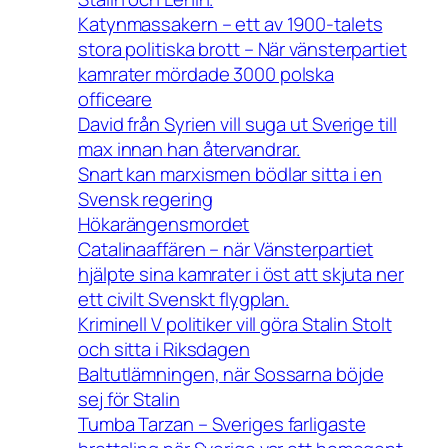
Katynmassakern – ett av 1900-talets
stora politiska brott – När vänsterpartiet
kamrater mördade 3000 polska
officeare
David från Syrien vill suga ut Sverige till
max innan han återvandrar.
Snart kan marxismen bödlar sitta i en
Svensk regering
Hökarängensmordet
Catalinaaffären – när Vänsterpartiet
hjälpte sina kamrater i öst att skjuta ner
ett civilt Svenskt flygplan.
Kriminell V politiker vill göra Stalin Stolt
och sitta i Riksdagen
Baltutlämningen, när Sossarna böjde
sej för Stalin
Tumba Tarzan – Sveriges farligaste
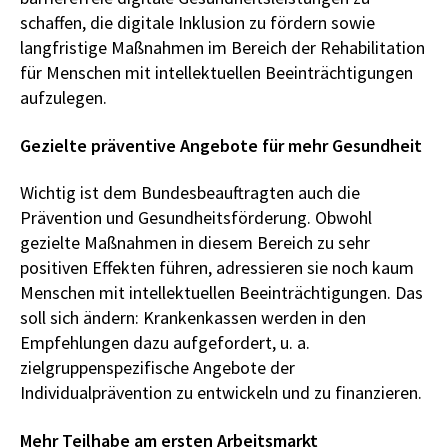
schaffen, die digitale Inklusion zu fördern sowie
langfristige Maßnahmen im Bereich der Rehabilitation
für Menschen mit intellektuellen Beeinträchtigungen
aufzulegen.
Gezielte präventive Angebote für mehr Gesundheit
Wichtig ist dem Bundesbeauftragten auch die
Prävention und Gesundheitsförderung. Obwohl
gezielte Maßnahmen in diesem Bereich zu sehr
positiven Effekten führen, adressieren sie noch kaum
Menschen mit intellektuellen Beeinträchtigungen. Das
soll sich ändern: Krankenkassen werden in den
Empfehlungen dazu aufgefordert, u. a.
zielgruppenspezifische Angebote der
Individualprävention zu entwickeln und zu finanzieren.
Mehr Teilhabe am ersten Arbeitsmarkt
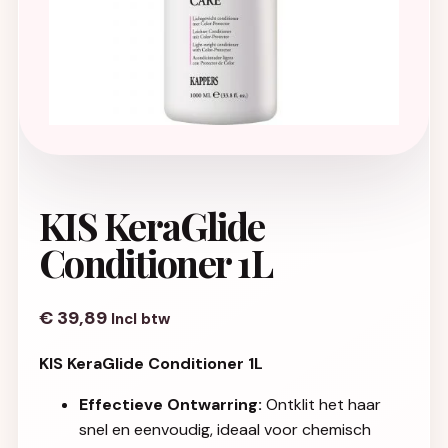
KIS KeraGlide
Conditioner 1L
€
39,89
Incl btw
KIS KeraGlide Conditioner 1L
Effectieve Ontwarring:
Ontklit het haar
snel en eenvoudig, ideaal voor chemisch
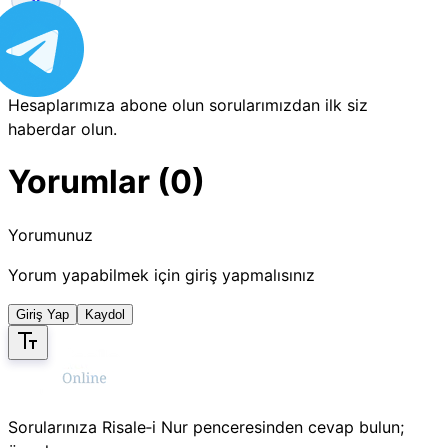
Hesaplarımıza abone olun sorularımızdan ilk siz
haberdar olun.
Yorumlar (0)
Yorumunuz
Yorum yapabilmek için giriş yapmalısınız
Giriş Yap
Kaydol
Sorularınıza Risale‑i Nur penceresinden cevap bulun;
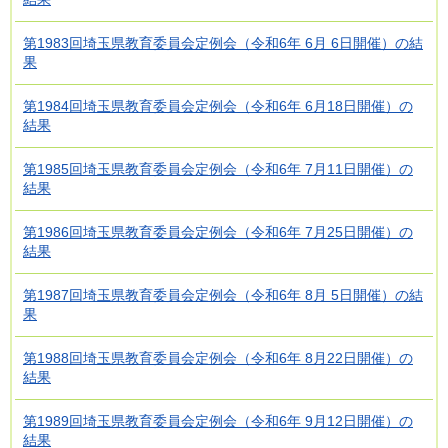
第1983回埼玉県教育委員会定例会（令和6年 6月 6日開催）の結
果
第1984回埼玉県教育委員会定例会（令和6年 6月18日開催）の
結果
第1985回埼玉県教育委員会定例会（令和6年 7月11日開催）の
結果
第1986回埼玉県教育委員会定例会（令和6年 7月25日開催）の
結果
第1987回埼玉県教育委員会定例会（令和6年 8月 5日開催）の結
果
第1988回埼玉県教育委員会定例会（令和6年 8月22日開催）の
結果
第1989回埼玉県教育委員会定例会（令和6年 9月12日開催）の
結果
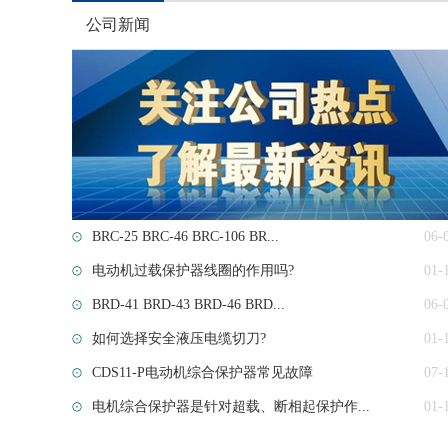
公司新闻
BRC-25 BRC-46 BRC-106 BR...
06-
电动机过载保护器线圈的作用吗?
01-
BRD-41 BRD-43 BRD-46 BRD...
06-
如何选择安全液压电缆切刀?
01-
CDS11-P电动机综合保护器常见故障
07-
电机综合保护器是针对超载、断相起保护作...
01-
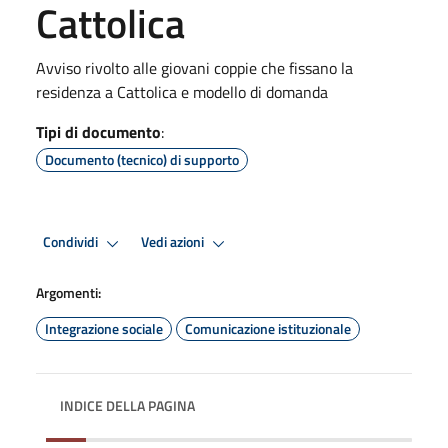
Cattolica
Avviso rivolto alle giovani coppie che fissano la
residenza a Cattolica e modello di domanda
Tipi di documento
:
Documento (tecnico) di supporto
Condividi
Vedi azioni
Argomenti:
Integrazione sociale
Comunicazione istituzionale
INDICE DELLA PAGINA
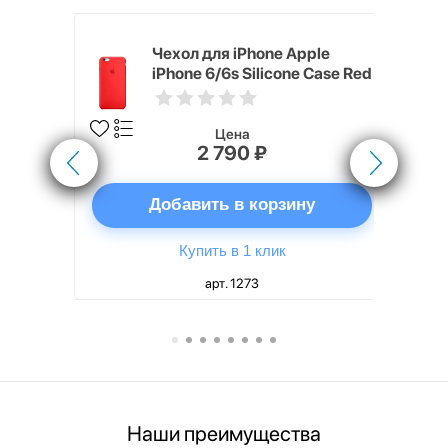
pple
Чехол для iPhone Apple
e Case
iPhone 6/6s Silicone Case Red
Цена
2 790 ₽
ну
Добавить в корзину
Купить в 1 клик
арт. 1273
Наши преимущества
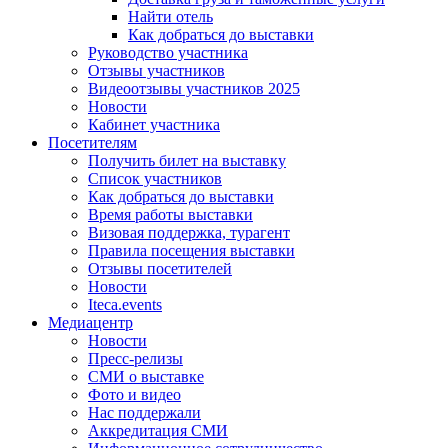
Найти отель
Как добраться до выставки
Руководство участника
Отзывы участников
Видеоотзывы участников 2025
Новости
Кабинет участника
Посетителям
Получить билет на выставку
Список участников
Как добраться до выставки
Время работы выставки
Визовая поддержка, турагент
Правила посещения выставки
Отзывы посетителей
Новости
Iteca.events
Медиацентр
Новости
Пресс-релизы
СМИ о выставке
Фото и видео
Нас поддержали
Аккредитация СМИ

----------------------------------------

◆ **EXERCISE DIRECTIONS**
Copy each line from the data above that includes "участника".

◆ **RESPONSE TO THIS TASK**
Руководство участника
Кабинет участника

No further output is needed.